_Data supplied_:
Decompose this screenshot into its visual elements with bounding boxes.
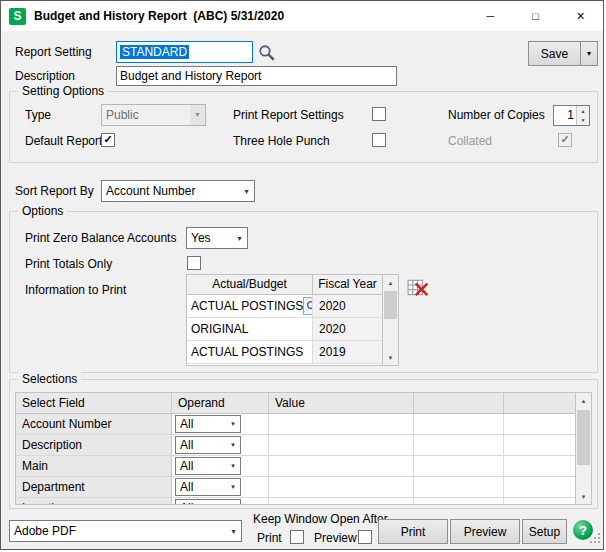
keep-print-label: Print xyxy=(257,531,282,546)
extra-cell[interactable] xyxy=(414,435,504,455)
operand-select[interactable]: All ▾ xyxy=(175,457,241,475)
column-header[interactable]: Value xyxy=(269,393,414,413)
default-report-label: Default Report xyxy=(25,134,102,149)
actual-budget-cell[interactable]: ACTUAL POSTINGS xyxy=(191,345,303,359)
report-setting-input[interactable]: STANDARD xyxy=(116,41,253,63)
table-row[interactable]: ACTUAL POSTINGS 2019 xyxy=(187,341,382,364)
preview-button[interactable]: Preview xyxy=(450,519,520,544)
number-of-copies-stepper[interactable]: 1 ▲ ▼ xyxy=(553,105,590,126)
help-icon: ? xyxy=(579,523,587,538)
keep-preview-checkbox[interactable]: ✓ xyxy=(358,530,372,544)
collated-checkbox: ✓ xyxy=(558,133,572,147)
extra-cell[interactable] xyxy=(414,498,504,504)
select-field-cell[interactable]: Description xyxy=(16,435,172,455)
scroll-up-icon[interactable]: ▲ xyxy=(576,393,591,408)
resize-grip[interactable] xyxy=(589,532,601,547)
extra-cell[interactable] xyxy=(504,477,575,497)
actual-budget-cell[interactable]: ACTUAL POSTINGS xyxy=(191,299,303,313)
operand-select[interactable]: All ▾ xyxy=(175,499,241,504)
chevron-down-icon: ▾ xyxy=(587,49,591,58)
operand-select[interactable]: All ▾ xyxy=(175,478,241,496)
print-button[interactable]: Print xyxy=(378,519,448,544)
scrollbar-thumb[interactable] xyxy=(577,410,590,465)
value-cell[interactable] xyxy=(269,498,414,504)
fiscal-year-cell[interactable]: 2020 xyxy=(313,318,382,340)
print-zero-balance-value: Yes xyxy=(187,231,232,245)
table-row[interactable]: ACTUAL POSTINGS 2020 xyxy=(187,295,382,318)
chevron-down-icon: ▾ xyxy=(232,234,247,243)
scroll-up-icon[interactable]: ▲ xyxy=(383,275,398,290)
value-cell[interactable] xyxy=(269,456,414,476)
value-cell[interactable] xyxy=(269,435,414,455)
table-row[interactable]: Account Number All ▾ xyxy=(16,414,575,435)
spinner-up-icon[interactable]: ▲ xyxy=(577,106,589,116)
default-report-checkbox[interactable]: ✓ xyxy=(101,133,115,147)
setup-button[interactable]: Setup xyxy=(522,519,567,544)
print-totals-only-checkbox[interactable]: ✓ xyxy=(187,256,201,270)
print-zero-balance-select[interactable]: Yes ▾ xyxy=(186,227,248,249)
selections-scrollbar[interactable]: ▲ ▼ xyxy=(575,393,591,504)
operand-select[interactable]: All ▾ xyxy=(175,415,241,433)
clear-grid-button[interactable] xyxy=(407,277,429,299)
three-hole-punch-checkbox[interactable]: ✓ xyxy=(372,133,386,147)
report-setting-lookup-button[interactable] xyxy=(257,43,277,63)
save-dropdown-button[interactable]: ▾ xyxy=(580,41,598,66)
check-icon: ✓ xyxy=(103,134,112,145)
information-to-print-grid: Actual/Budget Fiscal Year ACTUAL POSTING… xyxy=(186,274,399,366)
extra-cell[interactable] xyxy=(504,498,575,504)
scroll-down-icon[interactable]: ▼ xyxy=(383,350,398,365)
spinner-down-icon[interactable]: ▼ xyxy=(577,116,589,126)
select-field-cell[interactable]: Account Number xyxy=(16,414,172,434)
column-header[interactable]: Actual/Budget xyxy=(187,275,313,294)
maximize-button[interactable]: □ xyxy=(513,1,558,31)
type-select[interactable]: Public ▾ xyxy=(101,104,206,126)
value-cell[interactable] xyxy=(269,414,414,434)
operand-select[interactable]: All ▾ xyxy=(175,436,241,454)
column-header[interactable] xyxy=(504,393,575,413)
scrollbar-thumb[interactable] xyxy=(384,291,397,319)
description-input[interactable]: Budget and History Report xyxy=(116,66,397,86)
table-row[interactable]: Description All ▾ xyxy=(16,435,575,456)
select-field-cell[interactable]: Department xyxy=(16,477,172,497)
column-header[interactable]: Select Field xyxy=(16,393,172,413)
report-setting-value: STANDARD xyxy=(120,45,189,59)
table-row[interactable]: Main All ▾ xyxy=(16,456,575,477)
extra-cell[interactable] xyxy=(504,435,575,455)
fiscal-year-cell[interactable]: 2019 xyxy=(313,341,382,363)
extra-cell[interactable] xyxy=(414,414,504,434)
close-button[interactable]: ✕ xyxy=(558,1,603,31)
column-header[interactable] xyxy=(414,393,504,413)
select-field-cell[interactable]: Location xyxy=(16,498,172,504)
minimize-button[interactable]: ─ xyxy=(468,1,513,31)
column-header[interactable]: Operand xyxy=(172,393,269,413)
printer-select[interactable]: Adobe PDF ▾ xyxy=(9,520,242,542)
value-cell[interactable] xyxy=(269,477,414,497)
description-label: Description xyxy=(15,69,75,84)
selections-title: Selections xyxy=(18,372,81,387)
cell-lookup-button[interactable] xyxy=(303,297,313,315)
fiscal-year-cell[interactable]: 2020 xyxy=(313,295,382,317)
save-button[interactable]: Save xyxy=(528,41,581,66)
grid-scrollbar[interactable]: ▲ ▼ xyxy=(382,275,398,365)
table-row[interactable]: Department All ▾ xyxy=(16,477,575,498)
extra-cell[interactable] xyxy=(504,414,575,434)
table-header-row: Select Field Operand Value xyxy=(16,393,575,414)
sort-report-by-select[interactable]: Account Number ▾ xyxy=(101,180,255,202)
information-to-print-label: Information to Print xyxy=(25,283,126,298)
keep-print-checkbox[interactable]: ✓ xyxy=(290,530,304,544)
select-field-cell[interactable]: Main xyxy=(16,456,172,476)
sort-report-by-label: Sort Report By xyxy=(15,184,94,199)
column-header[interactable]: Fiscal Year xyxy=(313,275,382,294)
extra-cell[interactable] xyxy=(414,477,504,497)
table-row[interactable]: ORIGINAL 2020 xyxy=(187,318,382,341)
actual-budget-cell[interactable]: ORIGINAL xyxy=(191,322,248,336)
type-value: Public xyxy=(102,108,190,122)
number-of-copies-label: Number of Copies xyxy=(448,108,545,123)
scroll-down-icon[interactable]: ▼ xyxy=(576,489,591,504)
window-controls: ─ □ ✕ xyxy=(468,1,603,31)
table-row[interactable]: Location All ▾ xyxy=(16,498,575,504)
operand-value: All xyxy=(176,501,226,504)
extra-cell[interactable] xyxy=(414,456,504,476)
extra-cell[interactable] xyxy=(504,456,575,476)
print-report-settings-checkbox[interactable]: ✓ xyxy=(372,107,386,121)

_Requirement_: Check each line above for the word "grid" and copy every line that has it.

_Task response_:
clear-grid-button[interactable] xyxy=(407,277,429,299)
information-to-print-grid: Actual/Budget Fiscal Year ACTUAL POSTING… xyxy=(186,274,399,366)
grid-scrollbar[interactable]: ▲ ▼ xyxy=(382,275,398,365)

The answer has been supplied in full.